Wij kunnen zonder al te veel schroom vaststellen dat een en ander zijn eerstmaals zo succesvolle kunstenaarsloopbaan weinig goed heeft gedaan. Ernstig bezwaard door nare schulden, alsmede de zorg voor de kleine Titus, maakt Rembrandt drie moeilijke jaren door.

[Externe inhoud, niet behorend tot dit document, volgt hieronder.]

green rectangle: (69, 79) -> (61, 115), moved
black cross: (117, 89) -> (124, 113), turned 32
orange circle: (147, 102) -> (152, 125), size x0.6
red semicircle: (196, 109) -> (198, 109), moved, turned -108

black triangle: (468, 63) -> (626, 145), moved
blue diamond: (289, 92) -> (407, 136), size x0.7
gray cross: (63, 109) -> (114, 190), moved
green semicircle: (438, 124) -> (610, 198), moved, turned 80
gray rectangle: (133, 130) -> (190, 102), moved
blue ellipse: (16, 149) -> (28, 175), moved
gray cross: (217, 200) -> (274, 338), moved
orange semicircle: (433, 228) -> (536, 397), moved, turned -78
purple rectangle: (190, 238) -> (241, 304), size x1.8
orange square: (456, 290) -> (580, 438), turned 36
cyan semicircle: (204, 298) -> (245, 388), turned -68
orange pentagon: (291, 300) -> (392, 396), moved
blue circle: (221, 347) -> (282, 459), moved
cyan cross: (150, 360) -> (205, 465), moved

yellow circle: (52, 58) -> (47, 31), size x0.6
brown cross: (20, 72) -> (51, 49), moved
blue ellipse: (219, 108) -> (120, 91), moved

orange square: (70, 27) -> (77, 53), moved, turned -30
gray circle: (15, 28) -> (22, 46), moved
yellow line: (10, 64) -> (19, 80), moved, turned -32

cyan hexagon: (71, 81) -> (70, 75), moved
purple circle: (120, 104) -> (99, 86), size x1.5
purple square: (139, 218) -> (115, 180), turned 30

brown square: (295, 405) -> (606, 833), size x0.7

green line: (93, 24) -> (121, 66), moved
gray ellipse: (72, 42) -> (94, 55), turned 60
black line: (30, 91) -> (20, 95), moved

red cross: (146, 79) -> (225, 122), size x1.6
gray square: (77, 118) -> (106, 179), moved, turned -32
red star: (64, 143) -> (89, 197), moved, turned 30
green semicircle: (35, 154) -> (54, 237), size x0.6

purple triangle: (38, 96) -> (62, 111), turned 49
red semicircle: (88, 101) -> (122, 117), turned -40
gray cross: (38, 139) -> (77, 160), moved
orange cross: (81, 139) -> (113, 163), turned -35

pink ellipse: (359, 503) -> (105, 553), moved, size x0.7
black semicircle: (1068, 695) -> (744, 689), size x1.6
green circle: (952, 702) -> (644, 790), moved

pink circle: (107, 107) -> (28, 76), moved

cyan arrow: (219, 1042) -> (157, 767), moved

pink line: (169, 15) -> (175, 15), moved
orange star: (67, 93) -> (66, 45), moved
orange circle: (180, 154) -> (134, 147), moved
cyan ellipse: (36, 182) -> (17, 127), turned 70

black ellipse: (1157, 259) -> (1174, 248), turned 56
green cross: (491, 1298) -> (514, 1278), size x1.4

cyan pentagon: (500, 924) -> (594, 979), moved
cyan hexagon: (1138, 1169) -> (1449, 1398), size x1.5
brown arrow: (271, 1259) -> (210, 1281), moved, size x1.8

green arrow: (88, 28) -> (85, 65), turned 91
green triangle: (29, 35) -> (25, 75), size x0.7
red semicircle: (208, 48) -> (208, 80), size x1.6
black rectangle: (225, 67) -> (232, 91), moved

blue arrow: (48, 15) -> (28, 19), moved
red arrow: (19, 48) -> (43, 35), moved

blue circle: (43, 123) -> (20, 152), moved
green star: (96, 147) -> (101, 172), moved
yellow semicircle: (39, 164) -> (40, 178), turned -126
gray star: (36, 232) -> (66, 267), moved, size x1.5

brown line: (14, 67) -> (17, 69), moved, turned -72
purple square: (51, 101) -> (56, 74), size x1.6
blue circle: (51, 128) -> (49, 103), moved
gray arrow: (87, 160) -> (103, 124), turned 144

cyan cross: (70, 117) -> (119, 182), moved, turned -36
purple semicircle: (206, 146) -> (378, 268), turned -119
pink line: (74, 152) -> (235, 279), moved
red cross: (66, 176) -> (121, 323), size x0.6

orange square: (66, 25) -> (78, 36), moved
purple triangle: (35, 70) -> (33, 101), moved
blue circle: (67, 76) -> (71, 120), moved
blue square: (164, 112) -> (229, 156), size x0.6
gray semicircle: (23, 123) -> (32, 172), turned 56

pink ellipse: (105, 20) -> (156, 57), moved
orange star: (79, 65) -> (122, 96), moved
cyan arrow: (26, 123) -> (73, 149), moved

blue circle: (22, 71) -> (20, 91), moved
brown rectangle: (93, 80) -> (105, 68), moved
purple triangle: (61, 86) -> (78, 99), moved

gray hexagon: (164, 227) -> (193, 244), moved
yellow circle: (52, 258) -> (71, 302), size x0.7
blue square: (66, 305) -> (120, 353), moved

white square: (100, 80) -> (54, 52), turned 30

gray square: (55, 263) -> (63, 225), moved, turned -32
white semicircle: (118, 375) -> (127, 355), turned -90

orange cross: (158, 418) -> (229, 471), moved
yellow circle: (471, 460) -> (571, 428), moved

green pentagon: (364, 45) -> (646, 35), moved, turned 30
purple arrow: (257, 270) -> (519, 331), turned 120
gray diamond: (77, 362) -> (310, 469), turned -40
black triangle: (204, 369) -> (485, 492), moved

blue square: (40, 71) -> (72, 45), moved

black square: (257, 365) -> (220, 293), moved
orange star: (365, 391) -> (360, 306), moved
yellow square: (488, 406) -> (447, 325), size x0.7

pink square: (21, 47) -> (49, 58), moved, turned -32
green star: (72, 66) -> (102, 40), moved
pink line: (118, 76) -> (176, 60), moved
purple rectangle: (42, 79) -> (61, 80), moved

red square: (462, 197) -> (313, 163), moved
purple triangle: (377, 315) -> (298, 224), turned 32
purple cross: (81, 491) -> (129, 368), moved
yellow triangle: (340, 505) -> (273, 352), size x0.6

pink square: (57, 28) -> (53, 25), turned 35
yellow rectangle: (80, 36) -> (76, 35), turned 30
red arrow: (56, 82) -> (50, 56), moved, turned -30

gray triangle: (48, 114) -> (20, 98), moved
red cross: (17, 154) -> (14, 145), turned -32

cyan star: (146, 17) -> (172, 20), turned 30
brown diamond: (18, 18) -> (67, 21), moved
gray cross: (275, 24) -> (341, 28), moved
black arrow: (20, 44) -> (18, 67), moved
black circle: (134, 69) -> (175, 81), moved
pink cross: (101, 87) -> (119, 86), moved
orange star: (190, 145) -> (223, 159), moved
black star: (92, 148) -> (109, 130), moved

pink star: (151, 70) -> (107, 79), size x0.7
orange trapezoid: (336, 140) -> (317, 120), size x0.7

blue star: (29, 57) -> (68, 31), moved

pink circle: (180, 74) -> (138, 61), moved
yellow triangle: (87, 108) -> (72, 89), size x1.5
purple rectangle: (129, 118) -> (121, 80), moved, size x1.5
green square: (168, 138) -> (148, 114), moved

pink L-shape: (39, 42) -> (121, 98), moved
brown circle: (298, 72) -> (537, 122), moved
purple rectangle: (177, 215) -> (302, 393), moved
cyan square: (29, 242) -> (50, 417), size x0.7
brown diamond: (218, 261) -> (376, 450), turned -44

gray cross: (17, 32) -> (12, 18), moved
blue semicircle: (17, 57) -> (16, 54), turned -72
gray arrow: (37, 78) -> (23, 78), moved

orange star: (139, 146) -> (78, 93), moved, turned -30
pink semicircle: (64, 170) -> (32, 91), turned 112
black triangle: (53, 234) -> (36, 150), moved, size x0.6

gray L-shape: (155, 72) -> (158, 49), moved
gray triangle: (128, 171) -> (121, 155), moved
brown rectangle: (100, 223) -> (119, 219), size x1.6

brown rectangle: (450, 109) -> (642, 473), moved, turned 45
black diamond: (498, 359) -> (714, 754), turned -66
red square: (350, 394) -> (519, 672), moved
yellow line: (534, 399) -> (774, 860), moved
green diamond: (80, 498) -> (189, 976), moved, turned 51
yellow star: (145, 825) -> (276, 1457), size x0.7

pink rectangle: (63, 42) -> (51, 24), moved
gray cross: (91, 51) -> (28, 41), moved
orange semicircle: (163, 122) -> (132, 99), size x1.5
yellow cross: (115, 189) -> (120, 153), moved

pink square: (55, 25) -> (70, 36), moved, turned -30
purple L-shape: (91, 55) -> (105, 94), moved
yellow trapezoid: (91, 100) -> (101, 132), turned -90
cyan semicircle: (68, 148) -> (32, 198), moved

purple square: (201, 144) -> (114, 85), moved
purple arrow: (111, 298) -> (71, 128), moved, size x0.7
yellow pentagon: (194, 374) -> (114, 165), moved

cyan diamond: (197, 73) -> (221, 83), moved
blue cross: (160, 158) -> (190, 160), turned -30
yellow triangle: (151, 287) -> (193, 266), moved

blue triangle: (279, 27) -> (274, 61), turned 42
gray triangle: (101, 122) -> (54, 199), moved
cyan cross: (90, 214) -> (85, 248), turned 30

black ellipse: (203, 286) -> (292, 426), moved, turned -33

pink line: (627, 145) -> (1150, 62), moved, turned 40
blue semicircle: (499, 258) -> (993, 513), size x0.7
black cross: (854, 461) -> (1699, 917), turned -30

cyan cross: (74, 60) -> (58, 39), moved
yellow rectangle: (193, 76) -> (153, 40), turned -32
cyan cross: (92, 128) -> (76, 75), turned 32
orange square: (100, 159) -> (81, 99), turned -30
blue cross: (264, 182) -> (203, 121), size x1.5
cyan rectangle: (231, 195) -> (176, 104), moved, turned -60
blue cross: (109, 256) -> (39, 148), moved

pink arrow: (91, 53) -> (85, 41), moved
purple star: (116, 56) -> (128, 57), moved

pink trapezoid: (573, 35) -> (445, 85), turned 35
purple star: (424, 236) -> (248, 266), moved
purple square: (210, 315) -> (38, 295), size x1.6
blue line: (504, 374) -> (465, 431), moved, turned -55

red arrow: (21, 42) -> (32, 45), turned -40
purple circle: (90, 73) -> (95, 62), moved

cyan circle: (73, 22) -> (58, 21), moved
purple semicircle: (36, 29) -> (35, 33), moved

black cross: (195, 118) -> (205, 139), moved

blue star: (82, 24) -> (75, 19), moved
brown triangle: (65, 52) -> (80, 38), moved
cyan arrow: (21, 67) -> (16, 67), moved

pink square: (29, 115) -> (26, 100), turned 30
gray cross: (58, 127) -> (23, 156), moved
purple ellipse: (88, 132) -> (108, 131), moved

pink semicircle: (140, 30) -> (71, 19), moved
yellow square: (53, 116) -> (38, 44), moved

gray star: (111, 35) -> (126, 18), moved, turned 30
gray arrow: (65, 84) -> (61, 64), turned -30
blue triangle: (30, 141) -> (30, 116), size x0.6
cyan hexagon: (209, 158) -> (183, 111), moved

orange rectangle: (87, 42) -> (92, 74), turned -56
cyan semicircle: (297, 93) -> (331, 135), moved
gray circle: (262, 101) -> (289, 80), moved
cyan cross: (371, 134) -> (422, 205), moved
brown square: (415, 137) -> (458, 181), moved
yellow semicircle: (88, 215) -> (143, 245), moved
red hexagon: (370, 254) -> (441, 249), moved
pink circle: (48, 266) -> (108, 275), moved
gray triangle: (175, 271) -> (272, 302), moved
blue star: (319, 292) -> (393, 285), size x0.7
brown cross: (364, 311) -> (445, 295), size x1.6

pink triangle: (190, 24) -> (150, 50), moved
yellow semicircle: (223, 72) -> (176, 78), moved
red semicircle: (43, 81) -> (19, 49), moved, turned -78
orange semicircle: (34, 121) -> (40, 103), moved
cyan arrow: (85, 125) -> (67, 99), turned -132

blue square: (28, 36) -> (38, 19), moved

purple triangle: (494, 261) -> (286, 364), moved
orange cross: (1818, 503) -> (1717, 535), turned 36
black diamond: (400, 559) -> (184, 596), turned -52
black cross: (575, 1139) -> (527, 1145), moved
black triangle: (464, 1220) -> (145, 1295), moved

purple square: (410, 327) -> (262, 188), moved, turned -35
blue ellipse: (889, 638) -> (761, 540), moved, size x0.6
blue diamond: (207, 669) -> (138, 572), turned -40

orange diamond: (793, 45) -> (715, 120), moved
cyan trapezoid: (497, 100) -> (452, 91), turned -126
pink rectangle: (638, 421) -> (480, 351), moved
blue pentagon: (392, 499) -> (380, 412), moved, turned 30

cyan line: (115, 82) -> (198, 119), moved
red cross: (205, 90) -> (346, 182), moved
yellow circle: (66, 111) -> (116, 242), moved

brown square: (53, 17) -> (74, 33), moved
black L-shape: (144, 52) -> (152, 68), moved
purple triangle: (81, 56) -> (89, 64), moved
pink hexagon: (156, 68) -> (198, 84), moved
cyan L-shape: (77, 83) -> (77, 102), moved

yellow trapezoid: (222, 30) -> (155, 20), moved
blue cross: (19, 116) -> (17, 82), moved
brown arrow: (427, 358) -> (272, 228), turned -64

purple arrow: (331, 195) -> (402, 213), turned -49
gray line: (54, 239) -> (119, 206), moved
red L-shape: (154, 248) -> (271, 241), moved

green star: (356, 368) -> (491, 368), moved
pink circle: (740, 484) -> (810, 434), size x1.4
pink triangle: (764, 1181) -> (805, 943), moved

Hier nu behoort in werkelijkheid Geertje Dircx aan bod te komen, zij is er die jaren geweest, vervulde een rol vergelijkbaar met die van Hendrickje, maar zal verder in deze kleine beschouwing geen rol spelen; zij was een op geld beluste, in de ogen schrijver dezes althans, en nare vrouw, die Rembrandt nog veel latere narigheid heeft bezorgd en bovendien gaat het hier om niemand minder dan de heldin van dit epistel: Hendrickje Stoffels.
‘De oude weduwnaar’, zoals Rembrandt zichzelf betitelde, wordt letterlijk en figuurlijk gered door Hendrickje Stoffels. Hendrickje is een beslist niet mooie, maar zeker stevige jonge vrouw, drie en twintig jaren jong, ongeletterd en in ruime mate voorzien van, zeker voor een schilder, aantrekkelijke vormen. In het jaar zestien honderd en zeven veertig is zij als dienstmeisje bij Rembrandt in dienst gekomen. Echter in de nieuw ontstane situatie wordt het snel duidelijk dat Hendrickje over vele andere uitzonderlijke kwaliteiten blijkt te beschikken.
Onder het dak van Rembrandt zijn prachtige huis aan de destijds St Antoniebreestraat, nu Jodenbreestraat, vervult Hendrickje vele rollen, die zij alle met volle overtuiging vervult. Zij is huishoudster, kinderverzorgster voor de ziekelijke, zwakke en tere Titus, toegewijd minnares van haar werkgever ‘De oude weduwnaar’, aanminnig moeder voor hun dochter Cornelia, beheerster en redster van al zijn zakelijke aangelegenheden en, niet de minst belangrijke van al haar rollen, het gedenkwaardige en onvergetelijke model voor enkele van Rembrandt zijn meest briljante schilderijen zoals daar zijn: Badende vrouw, Meisje voor het raam en Batsheba.
Het moge een schande heten dat Rembrandt nooit met Hendrickje heeft kunnen of willen trouwen.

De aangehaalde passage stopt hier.